Acknowledging that uncertainty in health care and energy costs and tax, trade and immigration policy all have contributed to businesses’ reluctance to invest, he told the audience: “To have recovery, we need to get companies like yours aggressively hiring again.” He suggested that business and civic leaders should step into the gap and lead “a serious conversation” about difficult policy choices.

A  decade’s worth of jobs have been lost in the recent downturn., he said, pointing out the current 108 million private-sector payroll jobs  is about the same number as existed in March, 1999. Unemployment plus underemployment (those working part time who seek full-time work) stands at 17.1 percent or 26.4 million nationwide, he said, reflecting “how badly hurt the job market is in America.”


Number of months necessary to restore jobs lost in a recession

Number of months necessary to restore jobs lost in a recession
Source: Matthew Slaughter, Dartmouth College

It took 48 months to recover a 2 percent job loss after the previous recession in 2001, Slaughter said, projecting that it will take until January of 2020 to restore the 8.5 million private sector jobs lost.

Starting in the early 1980s, consumer spending increased as a share of the total economy, representing more than 70 percent of GDP before the recent meltdown. The dominance of household spending drove personal savings down, increased investment in residential real estate, drove imports and ballooned trade deficits financed by overseas investors. When the bubble burst, an American financial crisis became a global financial crisis, Slaughter said.

“We need to build back jobs different from the kind of jobs we were growing” before the recession, Slaughter said, as he argued for increasing export-oriented employment. He applauded the Obama administration’s goal of doubling U.S. exports in five years, but said that words are not enough. “It’s hard to reach those goals without concerted leadership to get us there.”

In addition, Slaughter favors loosening trade policies that will encourage foreign companies to invest in the United States. (He pointed out that more than 90,000 Minnesotans work for foreign corporations with operations in the state.) But public opinion and political rhetoric are moving to a more protectionist stance, he said, with opposition to free trade the highest it’s been in over a decade.

2009 real median income for U.S. households was $49,777. This was about equal to the level of 1997.
Source: Matthew Slaughter, Dartmouth College
2009 real median income for U.S. households was $49,777. This was about equal to the level of 1997.

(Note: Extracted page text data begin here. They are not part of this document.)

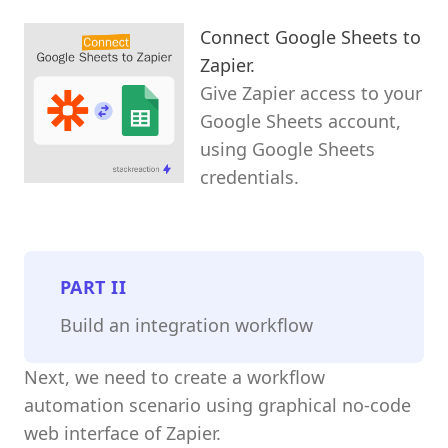
Connect Google Sheets to
Zapier.
Give Zapier access to your
Google Sheets account,
using Google Sheets
credentials.
PART
II
Build an integration workflow
Next, we need to create a workflow
automation scenario using graphical no-code
web interface of Zapier.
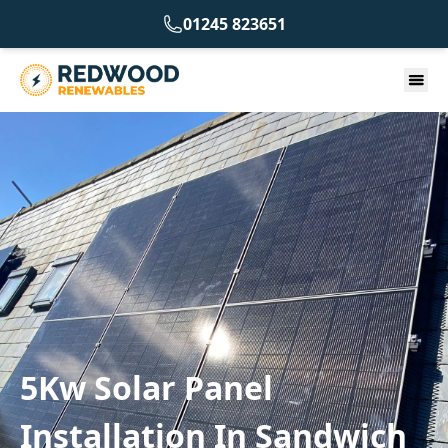
01245 823651
5Kw Solar Panel
Installation In Sandwich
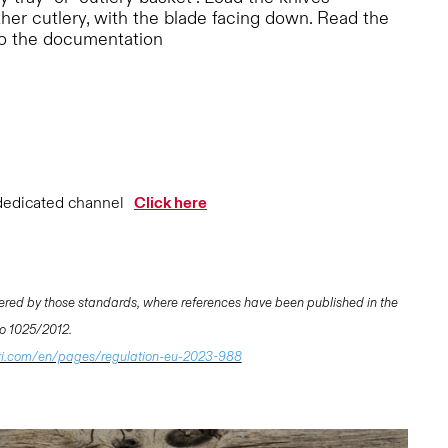
ther cutlery, with the blade facing down. Read the
to the documentation
dedicated channel
Click here
ered by those standards, where references have been published in the
 No 1025/2012.
ti.com/en/pages/regulation-eu-2023-988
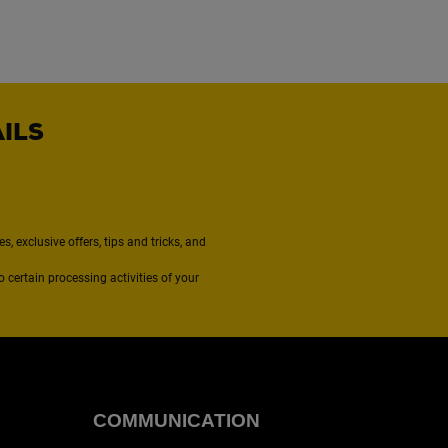
AILS
, exclusive offers, tips and tricks, and
to certain processing activities of your
COMMUNICATION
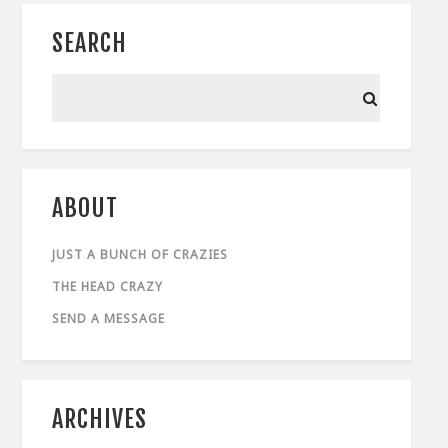
SEARCH
ABOUT
JUST A BUNCH OF CRAZIES
THE HEAD CRAZY
SEND A MESSAGE
ARCHIVES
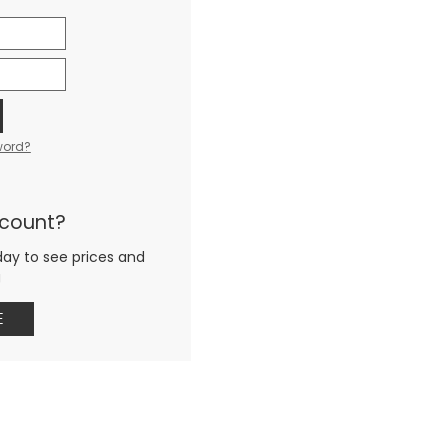
word?
ccount?
day to see prices and
g
E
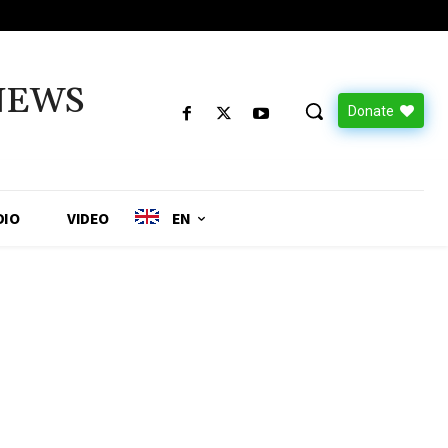
NEWS
Donate
DIO
VIDEO
EN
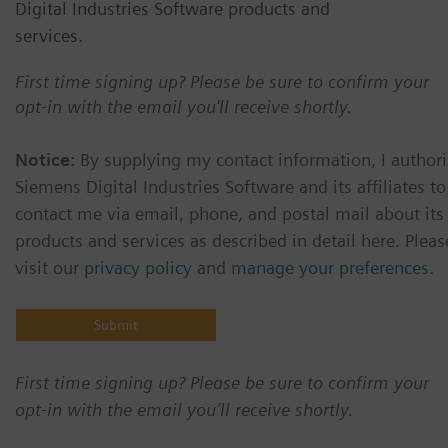
Digital Industries Software products and
services.
First time signing up? Please be sure to confirm your
opt-in with the email you'll receive shortly.
Notice:
By supplying my contact information, I authori
Siemens Digital Industries Software and its affiliates to
contact me via email, phone, and postal mail about its
products and services as described in detail here. Pleas
visit our
privacy policy
and
manage your preferences
.
First time signing up? Please be sure to confirm your
opt-in with the email you’ll receive shortly.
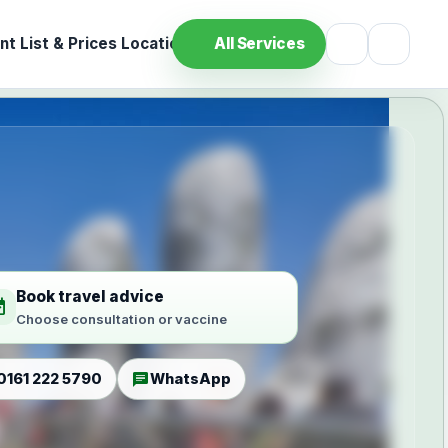
t List & Prices
Location
All Services
Book travel advice
ilable
Choose consultation or vaccine
chat
0161 222 5790
WhatsApp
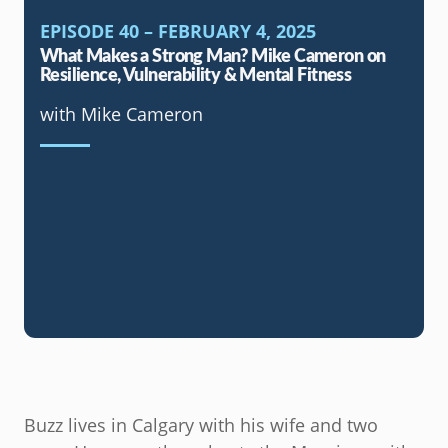
EPISODE 40 – FEBRUARY 4, 2025
What Makes a Strong Man? Mike Cameron on
Resilience, Vulnerability & Mental Fitness
with Mike Cameron
Buzz lives in Calgary with his wife and two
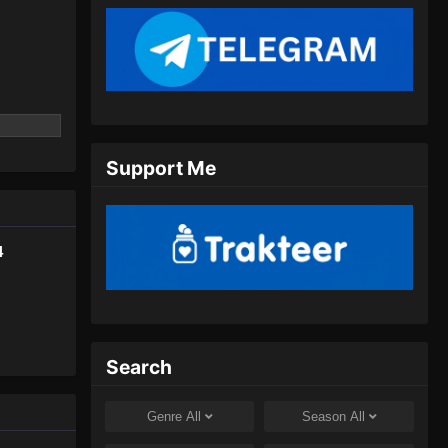
Indonesia - Juli 16, 2024
Spirit Sword Sovereign Season
4 Episode 406 Subtitle
Indonesia
Eps 406 - Spirit Sword Sovereign
Season 4 Episode 406 Subtitle
Indonesia - Juli 20, 2024
Support Me
Spirit Sword Sovereign Season
4 Episode 407 Subtitle
Indonesia
Eps 407 - Spirit Sword Sovereign
4
Season 4 Episode 407 Subtitle
Indonesia - Juli 23, 2024
Spirit Sword Sovereign Season
4 Episode 408 Subtitle
Search
Indonesia
Eps 408 - Spirit Sword Sovereign
Season 4 Episode 408 Subtitle
Genre
All
Season
All
Indonesia - Juli 27, 2024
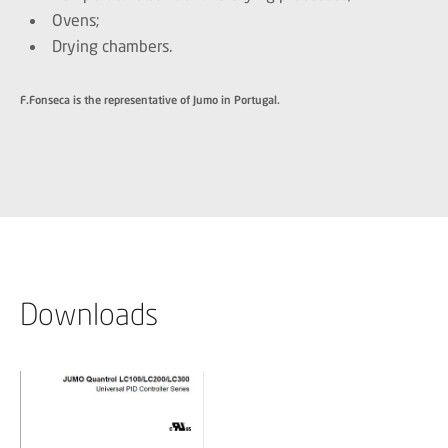
Ovens;
Drying chambers.
F.Fonseca is the representative of Jumo in Portugal.
Downloads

Lamenting that high school graduation rates have plateaued in the United States over the past 40 years, Slaughter pointed out that among industrialized nations, the U.S. ranks 16th in college-completion rates and 20th in high-school completion rates — a measure that the U.S. perennially topped in previous decades.

At the same time, “skill-upgrading in the rest of the world has gotten faster and faster,” he said, pointing to China, which has more than doubled the number of its universities and increased the university student population  six fold since 1997.

That lagging educational achievement has real economic consequences.  Slaughter pointed out that real earnings have declined for more than 96 percent of the workforce over the past decades as measured by level of educational attainment and adjusted for inflation. Only individuals with doctorate degrees or professional degrees in law, medicine and business have seen their actual earnings rise.

“From the end of World War II to the 1970s there was a period where we had decent growth for the large majority of American workers.” Much of the current popular animosity toward the financial sector in particular reflects this disparity in earnings, he said.

He said the challenges plaguing the economy are not a partisan political problem.  “Frankly, a lot of the issues that make my hair grow gray are American issues. I’d like to think about what the data tells us.”